Kathleen Miller, EdD, received one of the nursing profession’s highest honors when she was inducted as a fellow of the American Academy of Nursing (AAN) at a ceremony held at the Academy’s 39th Annual Meeting and Conference in Washington, DC. Comprising 1,800 of the nation’s top nurse researchers, policy makers, scholars, executives, educators and practitioners, the AAN inducted 176 new fellows in 2012, the largest class of inductees yet. Dr. Miller has the distinction of being the first nursing faculty member from UMass Worcester to receive this honor during her tenure at the Graduate School of Nursing.
“I am honored to be recognized by my professional nursing colleagues for my work at the GSN in geriatric education, research and practice,” Miller said. “I look forward to making continuing contributions to improve health care outcomes for older adults.”
Associate dean for clinical scholarship, diversity and evaluation in the GSN, Miller is also professor of nursing and medicine. Selection criteria for the FAAN designation include evidence of significant contributions to nursing and health care; selection is based, in part, on the extent to which nominees’ nursing careers have influenced health policies and the health and well-being of all.

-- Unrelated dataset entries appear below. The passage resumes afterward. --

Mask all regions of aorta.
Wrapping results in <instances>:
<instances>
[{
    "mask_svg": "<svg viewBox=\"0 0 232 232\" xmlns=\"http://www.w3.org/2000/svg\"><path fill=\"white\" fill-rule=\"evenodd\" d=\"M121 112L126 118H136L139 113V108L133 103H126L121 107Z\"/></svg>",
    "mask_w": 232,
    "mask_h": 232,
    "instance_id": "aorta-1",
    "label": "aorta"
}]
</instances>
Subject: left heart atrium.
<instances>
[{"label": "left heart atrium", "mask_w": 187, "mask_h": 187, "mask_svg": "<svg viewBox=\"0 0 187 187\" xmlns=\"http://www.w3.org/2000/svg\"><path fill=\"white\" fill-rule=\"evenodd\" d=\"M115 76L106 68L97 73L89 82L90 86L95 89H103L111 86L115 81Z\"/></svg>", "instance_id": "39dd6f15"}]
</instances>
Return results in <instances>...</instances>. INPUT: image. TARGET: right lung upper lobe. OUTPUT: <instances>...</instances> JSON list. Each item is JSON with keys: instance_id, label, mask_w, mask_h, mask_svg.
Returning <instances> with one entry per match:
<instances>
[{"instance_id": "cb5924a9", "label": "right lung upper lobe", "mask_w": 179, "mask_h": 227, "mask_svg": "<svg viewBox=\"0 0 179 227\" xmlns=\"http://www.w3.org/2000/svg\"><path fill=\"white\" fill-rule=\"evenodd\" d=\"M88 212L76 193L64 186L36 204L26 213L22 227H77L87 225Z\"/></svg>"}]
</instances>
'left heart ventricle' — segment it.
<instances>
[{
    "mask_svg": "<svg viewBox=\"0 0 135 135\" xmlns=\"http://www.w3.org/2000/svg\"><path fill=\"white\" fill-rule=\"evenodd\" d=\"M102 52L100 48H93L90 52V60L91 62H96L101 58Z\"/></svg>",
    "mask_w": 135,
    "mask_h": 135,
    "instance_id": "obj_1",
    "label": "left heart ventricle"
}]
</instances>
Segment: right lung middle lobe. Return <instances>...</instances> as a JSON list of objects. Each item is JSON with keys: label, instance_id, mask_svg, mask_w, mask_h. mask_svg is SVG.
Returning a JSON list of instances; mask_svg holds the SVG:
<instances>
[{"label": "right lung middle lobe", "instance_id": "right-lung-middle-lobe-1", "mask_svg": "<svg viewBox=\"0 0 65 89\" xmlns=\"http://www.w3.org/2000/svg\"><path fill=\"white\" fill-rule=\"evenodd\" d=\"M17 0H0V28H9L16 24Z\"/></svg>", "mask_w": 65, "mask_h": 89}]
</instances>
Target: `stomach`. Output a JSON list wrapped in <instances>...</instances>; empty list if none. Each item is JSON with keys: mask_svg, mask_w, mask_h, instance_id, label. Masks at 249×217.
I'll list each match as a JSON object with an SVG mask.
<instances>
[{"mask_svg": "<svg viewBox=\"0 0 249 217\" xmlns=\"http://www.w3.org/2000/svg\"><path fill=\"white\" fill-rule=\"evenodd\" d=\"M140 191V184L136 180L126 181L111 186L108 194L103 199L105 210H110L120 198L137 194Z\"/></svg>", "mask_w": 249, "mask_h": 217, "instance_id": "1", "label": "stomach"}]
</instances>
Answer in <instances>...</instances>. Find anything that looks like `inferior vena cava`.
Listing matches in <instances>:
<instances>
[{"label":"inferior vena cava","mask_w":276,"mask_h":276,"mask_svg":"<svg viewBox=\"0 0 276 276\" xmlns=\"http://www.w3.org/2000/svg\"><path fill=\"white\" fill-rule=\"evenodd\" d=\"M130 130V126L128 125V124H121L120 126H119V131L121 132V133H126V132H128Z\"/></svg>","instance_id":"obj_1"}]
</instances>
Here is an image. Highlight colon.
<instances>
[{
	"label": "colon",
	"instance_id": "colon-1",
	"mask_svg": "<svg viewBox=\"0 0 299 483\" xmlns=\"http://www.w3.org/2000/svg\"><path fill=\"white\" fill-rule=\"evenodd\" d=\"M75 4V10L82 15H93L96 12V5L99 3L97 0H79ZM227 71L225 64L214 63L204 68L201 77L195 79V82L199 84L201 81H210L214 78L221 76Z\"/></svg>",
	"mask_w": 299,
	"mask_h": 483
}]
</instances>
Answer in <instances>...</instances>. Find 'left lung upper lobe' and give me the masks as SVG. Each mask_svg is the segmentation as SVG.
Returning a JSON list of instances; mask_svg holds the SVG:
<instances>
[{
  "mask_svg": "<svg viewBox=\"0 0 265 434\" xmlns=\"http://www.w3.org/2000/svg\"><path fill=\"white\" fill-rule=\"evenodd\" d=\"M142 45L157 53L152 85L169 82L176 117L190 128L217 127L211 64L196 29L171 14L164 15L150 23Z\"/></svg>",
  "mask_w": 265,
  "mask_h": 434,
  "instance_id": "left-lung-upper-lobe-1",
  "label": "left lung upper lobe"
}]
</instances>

Miller, a pioneer in developing curricula to prepare geriatric advanced practice nurses in primary and acute care, has overseen foundation and federally funded geriatric nursing initiatives of the GSN including scholarships and traineeships for students. Additionally, she has recently been awarded a third cycle of funding for the education of nursing and interprofessional providers caring for older adults in a federally qualified health center, correctional health settings and facilities serving medically underserved populations. Co-principal investigator of the Rosalie Wolf Geriatric Interdisciplinary Health Care Research Center at UMass Worcester, Miller has published extensively on related topics, including her own research on the recovery of older adults after coronary artery bypass surgery, and maintains a clinical practice as a nurse practitioner caring for older adults.

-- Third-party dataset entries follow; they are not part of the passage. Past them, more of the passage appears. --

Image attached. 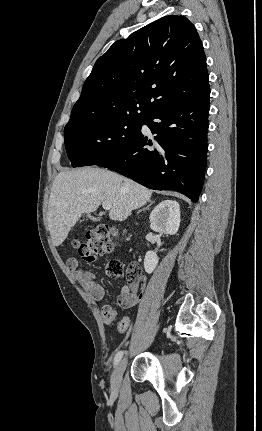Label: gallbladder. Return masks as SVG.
Here are the masks:
<instances>
[{
	"label": "gallbladder",
	"instance_id": "gallbladder-1",
	"mask_svg": "<svg viewBox=\"0 0 262 431\" xmlns=\"http://www.w3.org/2000/svg\"><path fill=\"white\" fill-rule=\"evenodd\" d=\"M91 219H93V220H96V218L95 217H93V216H90V215H88Z\"/></svg>",
	"mask_w": 262,
	"mask_h": 431
}]
</instances>
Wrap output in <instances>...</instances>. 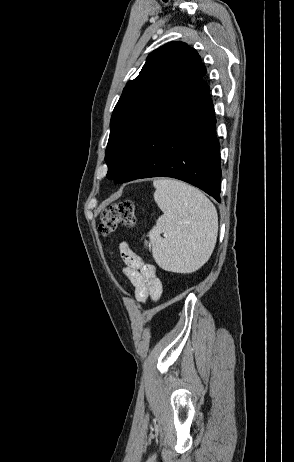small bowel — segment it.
Masks as SVG:
<instances>
[{
	"mask_svg": "<svg viewBox=\"0 0 294 462\" xmlns=\"http://www.w3.org/2000/svg\"><path fill=\"white\" fill-rule=\"evenodd\" d=\"M119 251L125 264L123 273L132 283L136 299L141 303L156 301L161 295L162 284L155 266L146 264L127 242L120 243Z\"/></svg>",
	"mask_w": 294,
	"mask_h": 462,
	"instance_id": "small-bowel-1",
	"label": "small bowel"
}]
</instances>
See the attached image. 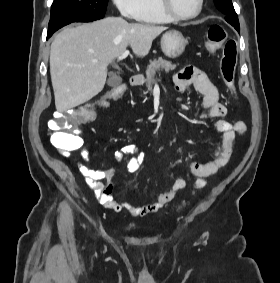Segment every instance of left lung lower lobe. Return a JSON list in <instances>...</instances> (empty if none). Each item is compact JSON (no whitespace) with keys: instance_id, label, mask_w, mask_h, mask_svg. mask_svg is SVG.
Wrapping results in <instances>:
<instances>
[{"instance_id":"1","label":"left lung lower lobe","mask_w":280,"mask_h":283,"mask_svg":"<svg viewBox=\"0 0 280 283\" xmlns=\"http://www.w3.org/2000/svg\"><path fill=\"white\" fill-rule=\"evenodd\" d=\"M238 32H239V30H240V27H234Z\"/></svg>"}]
</instances>
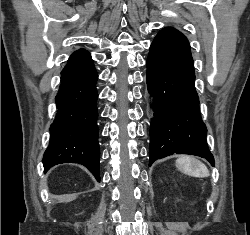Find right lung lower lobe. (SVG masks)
<instances>
[{"mask_svg":"<svg viewBox=\"0 0 250 235\" xmlns=\"http://www.w3.org/2000/svg\"><path fill=\"white\" fill-rule=\"evenodd\" d=\"M97 78L90 54L84 49L75 51L61 72L57 114L43 156L45 171L57 164L80 163L100 180Z\"/></svg>","mask_w":250,"mask_h":235,"instance_id":"obj_1","label":"right lung lower lobe"}]
</instances>
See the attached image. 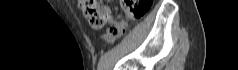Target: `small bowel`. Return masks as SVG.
<instances>
[{
  "label": "small bowel",
  "mask_w": 238,
  "mask_h": 70,
  "mask_svg": "<svg viewBox=\"0 0 238 70\" xmlns=\"http://www.w3.org/2000/svg\"><path fill=\"white\" fill-rule=\"evenodd\" d=\"M103 11L106 13L107 15V20L108 22L112 25L104 34V39L108 42H112L115 39H117L118 37H120L126 30L127 28V23L125 21H113L111 18V12L109 7L104 6L103 7ZM119 29L118 33H111V29Z\"/></svg>",
  "instance_id": "obj_1"
}]
</instances>
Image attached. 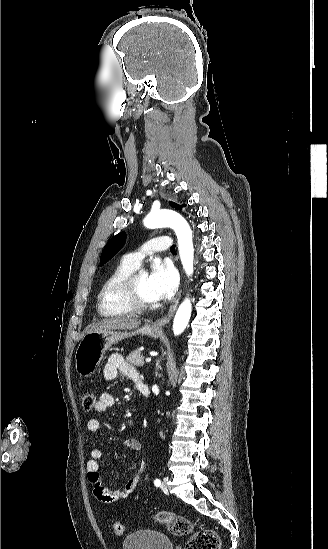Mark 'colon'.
Returning <instances> with one entry per match:
<instances>
[{"instance_id":"1","label":"colon","mask_w":328,"mask_h":549,"mask_svg":"<svg viewBox=\"0 0 328 549\" xmlns=\"http://www.w3.org/2000/svg\"><path fill=\"white\" fill-rule=\"evenodd\" d=\"M96 403V396L92 391H85L82 395V408L84 411H91ZM156 522L165 524L168 530L175 536H187L193 531L192 522L181 515L168 511H160L154 515ZM112 529L116 534L124 532L123 524L119 521L113 523ZM220 539L218 534L212 530H200L192 534L185 546V549H219Z\"/></svg>"}]
</instances>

“Dr. Miller has focused much of her career on improving the health of older adults through her clinical practice and scholarship. As an educator and successful grant writer, she is preparing future advanced practice nurses to do the same within our discipline and as part of interprofessional teams,” said GSN Dean Paulette Seymour-Route, PhD. “We are very proud of her and are delighted that she has achieved this national distinction.”